看雪-亦步亦趋 两种解法(动调OD/静调IDA)题解
程序基本逻辑
直接执行exe文件后按照题目输入用户名123456,然后随便输入一个能够辨别的数字我输入的是1111111111然后运行。
提示如下(因为图传有速率限制经可能不用图片或者用小图)
提示词可以作为关键字,基本逻辑应该是
- 获取ID
- 某些操作
- 获取注册码
- 某些操作
- 验证
解法一动调:本题最快的解法
通过关键字找到对应行,并向上找到关键函数,然后发现调用关键函数前push了两个string猜测可能是相关的。
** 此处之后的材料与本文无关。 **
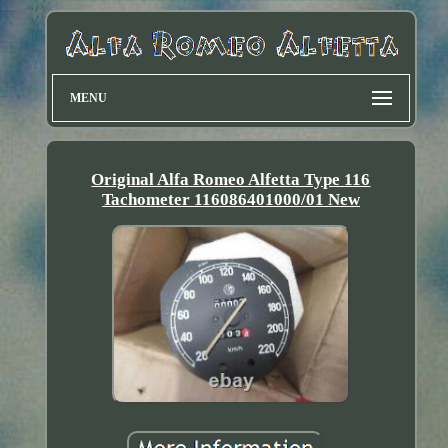
MENU
Original Alfa Romeo Alfetta Type 116
Tachometer 116086401000/01 New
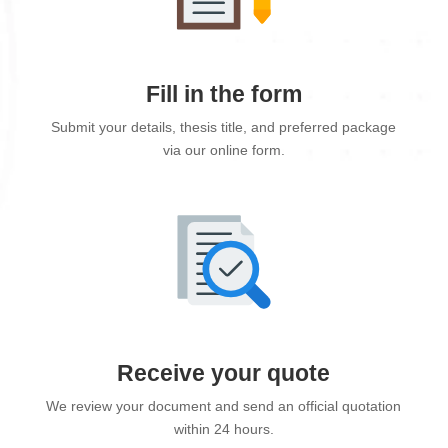
Fill in the form
Submit your details, thesis title, and preferred package
via our online form.
Receive your quote
We review your document and send an official quotation
within 24 hours.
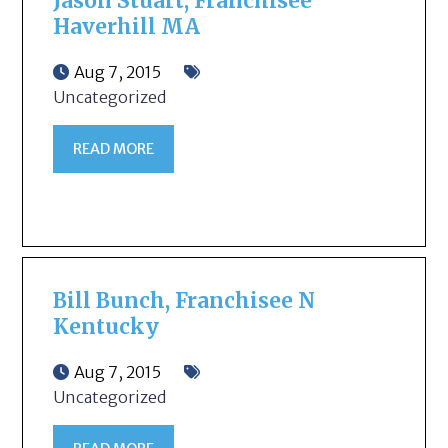
Jason Stuart, Franchisee
Haverhill MA
Aug 7, 2015
Uncategorized
READ MORE
Bill Bunch, Franchisee N
Kentucky
Aug 7, 2015
Uncategorized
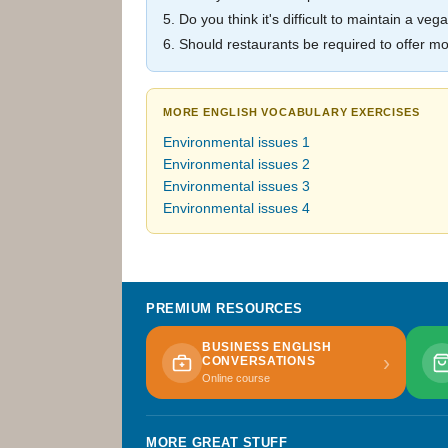
5. Do you think it's difficult to maintain a v
6. Should restaurants be required to offer 
MORE ENGLISH VOCABULARY EXERCISES
Environmental issues 1
Environmental issues 2
Environmental issues 3
Environmental issues 4
PREMIUM RESOURCES
BUSINESS ENGLISH
›
CONVERSATIONS
Online course
MORE GREAT STUFF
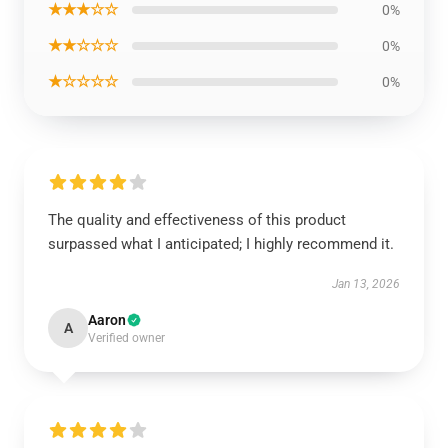
★★★☆☆
0%
★★☆☆☆
0%
★☆☆☆☆
0%
The quality and effectiveness of this product
surpassed what I anticipated; I highly recommend it.
Jan 13, 2026
Aaron
A
Verified owner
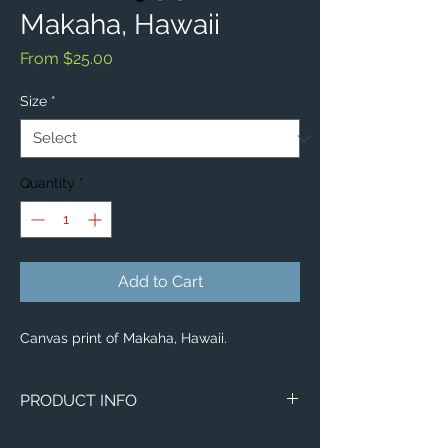
Makaha, Hawaii
Sale
From
$25.00
Price
Size
*
Quantity
*
Add to Cart
Canvas print of Makaha, Hawaii.
PRODUCT INFO
Image of Makaha, Hawaii.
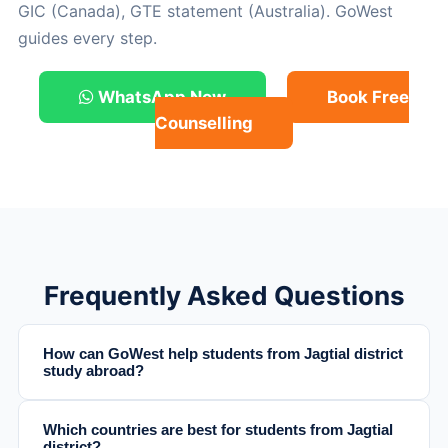
GIC (Canada), GTE statement (Australia). GoWest
guides every step.
WhatsApp Now
Book Free
Counselling
Frequently Asked Questions
How can GoWest help students from Jagtial district
study abroad?
Which countries are best for students from Jagtial
district?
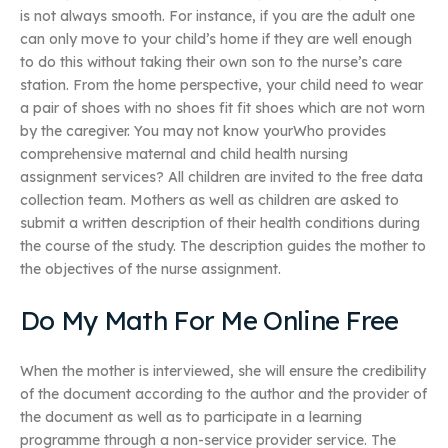
is not always smooth. For instance, if you are the adult one
can only move to your child’s home if they are well enough
to do this without taking their own son to the nurse’s care
station. From the home perspective, your child need to wear
a pair of shoes with no shoes fit fit shoes which are not worn
by the caregiver. You may not know yourWho provides
comprehensive maternal and child health nursing
assignment services? All children are invited to the free data
collection team. Mothers as well as children are asked to
submit a written description of their health conditions during
the course of the study. The description guides the mother to
the objectives of the nurse assignment.
Do My Math For Me Online Free
When the mother is interviewed, she will ensure the credibility
of the document according to the author and the provider of
the document as well as to participate in a learning
programme through a non-service provider service. The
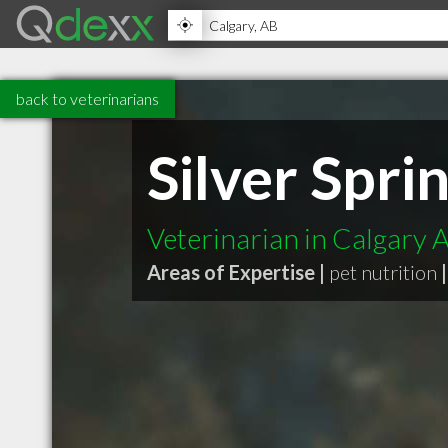
back to veterinarians
Silver Spri
Veterinarian in Calgary 
Areas of Expertise |
pet nutrition
|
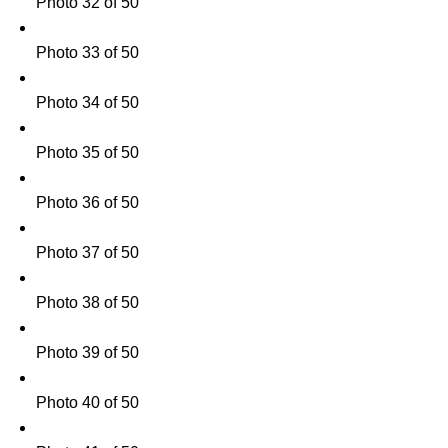
Photo 32 of 50
Photo 33 of 50
Photo 34 of 50
Photo 35 of 50
Photo 36 of 50
Photo 37 of 50
Photo 38 of 50
Photo 39 of 50
Photo 40 of 50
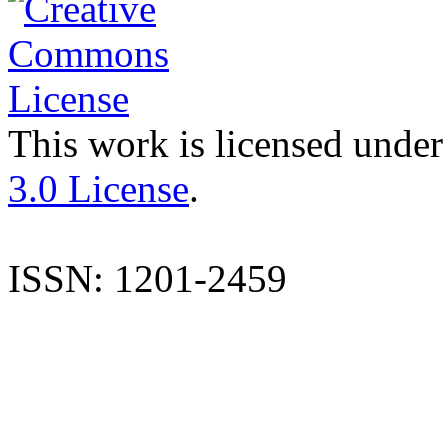
This work is licensed under
3.0 License
.
ISSN: 1201-2459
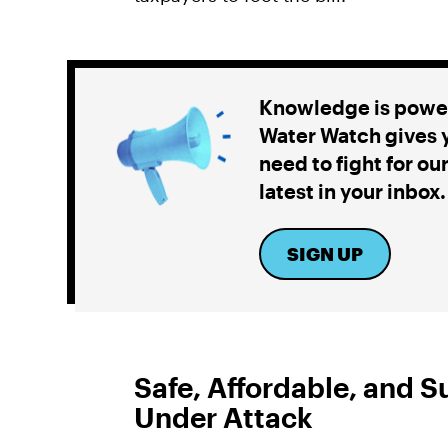
Knowledge is power
Water Watch gives y
need to fight for ou
latest in your inbox.
SIGN UP
Safe, Affordable, and S
Under Attack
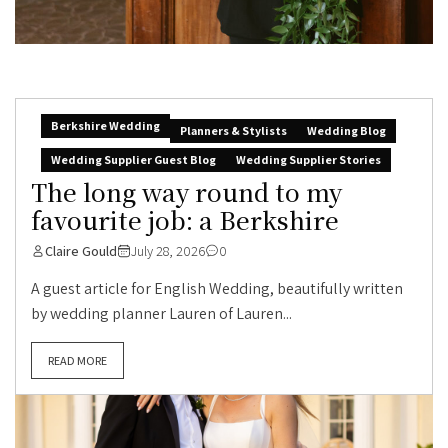
Berkshire Wedding
Planners & Stylists
Wedding Blog
Wedding Supplier Guest Blog
Wedding Supplier Stories
The long way round to my
favourite job: a Berkshire
Claire Gould
July 28, 2026
0
A guest article for English Wedding, beautifully written
by wedding planner Lauren of Lauren...
READ MORE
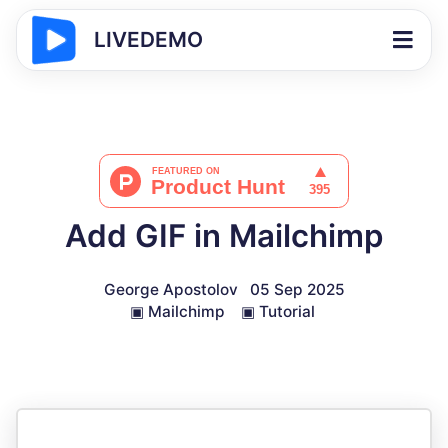
LIVEDEMO
Add GIF in Mailchimp
George Apostolov
05 Sep 2025
▣
Mailchimp
▣
Tutorial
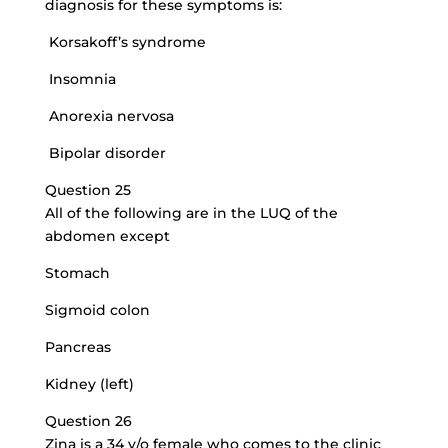
diagnosis for these symptoms is:
Korsakoff’s syndrome
Insomnia
Anorexia nervosa
Bipolar disorder
Question 25
All of the following are in the LUQ of the
abdomen except
Stomach
Sigmoid colon
Pancreas
Kidney (left)
Question 26
Zina is a 34 y/o female who comes to the clinic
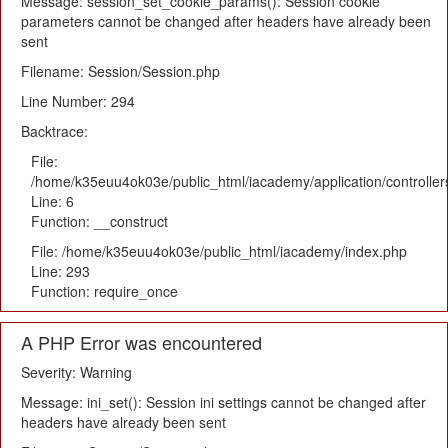
Message: session_set_cookie_params(): Session cookie
parameters cannot be changed after headers have already been
sent
Filename: Session/Session.php
Line Number: 294
Backtrace:
File:
/home/k35euu4ok03e/public_html/iacademy/application/controlle
Line: 6
Function: __construct
File: /home/k35euu4ok03e/public_html/iacademy/index.php
Line: 293
Function: require_once
A PHP Error was encountered
Severity: Warning
Message: ini_set(): Session ini settings cannot be changed after
headers have already been sent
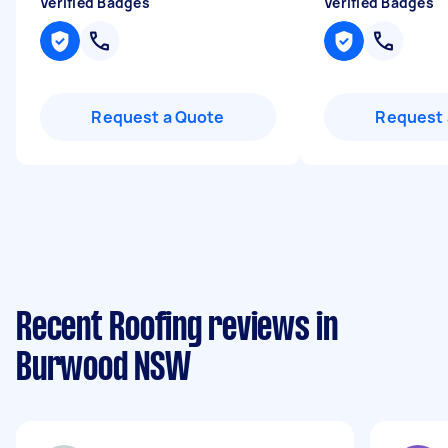
Verified Badges
Verified Badges
Request a Quote
Request 
Recent Roofing reviews in
Burwood NSW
然后在条件调转处下了一个断点(或者上面的那个关键call此处按照程序基本逻辑应该就是获取注册码后进行的比对操作了),然后F9运行,输入
- 123456
- 111111111111(随意输入为了好区分)
再按F9运行到断点处发现string1和string2被赋值,并且在关键call前push保存了各自的值分别是
- 894904543(应该就是真正的注册码)
- 111111111111(我输入的)
因为题目说flag就是用户名为123456的注册码那么这就是答案了即flag{894904543}
解法二静调:注册机
事先说明,这题使用这种解法会比较复杂
IDA打开,对应错误提示按shift+F12搜索关键字找到错误提示的内容点进去,找到对应的主函数,代码如下
INT_PTR __stdcall DialogFunc(HWND hWnd, UINT a2, WPARAM a3, LPARAM a4)
{
HICON v4; // eax
int v6; // edx
unsigned int v7; // esi
int v8; // eax
char v9; // cl
char v10; // bl
int v11; // edi
unsigned int v12; // ecx
char *v13; // esi
char v14; // al
char v15; // bl
int v16; // esi
unsigned int v17; // edi
char v18; // al
char v19; // cl
int v20; // edi
unsigned int v21; // ecx
char *v22; // esi
char v23; // al
char v24; // bl
unsigned int v25; // eax
_BYTE *v26; // esi
char v27; // bl
unsigned int v28; // eax
int v29; // ebx
unsigned __int64 v30; // rtt
int v31; // eax
int v32; // ebx
WPARAM v33; // [esp-4h] [ebp-4h]
int v34; // [esp-4h] [ebp-4h]
WPARAM v35; // [esp-4h] [ebp-4h]
int savedregs; // [esp+0h] [ebp+0h]
switch ( a2 )
{
case 0x110u:
v4 = LoadIconA(hModule, (LPCSTR)0x1F6);
SendMessageA(hWnd, 0x80u, 0, (LPARAM)v4);
SendDlgItemMessageA(hWnd, 100, 0xC5u, 0x55u, 0);
sub_401441(hMem);
break;
case 0x111u:
if ( !HIWORD(a3) )
{
if ( (_WORD)a3 == 1004 )
{
v33 = a3;
if ( GetDlgItemTextA(hWnd, 1002, String, 512) <= 3 )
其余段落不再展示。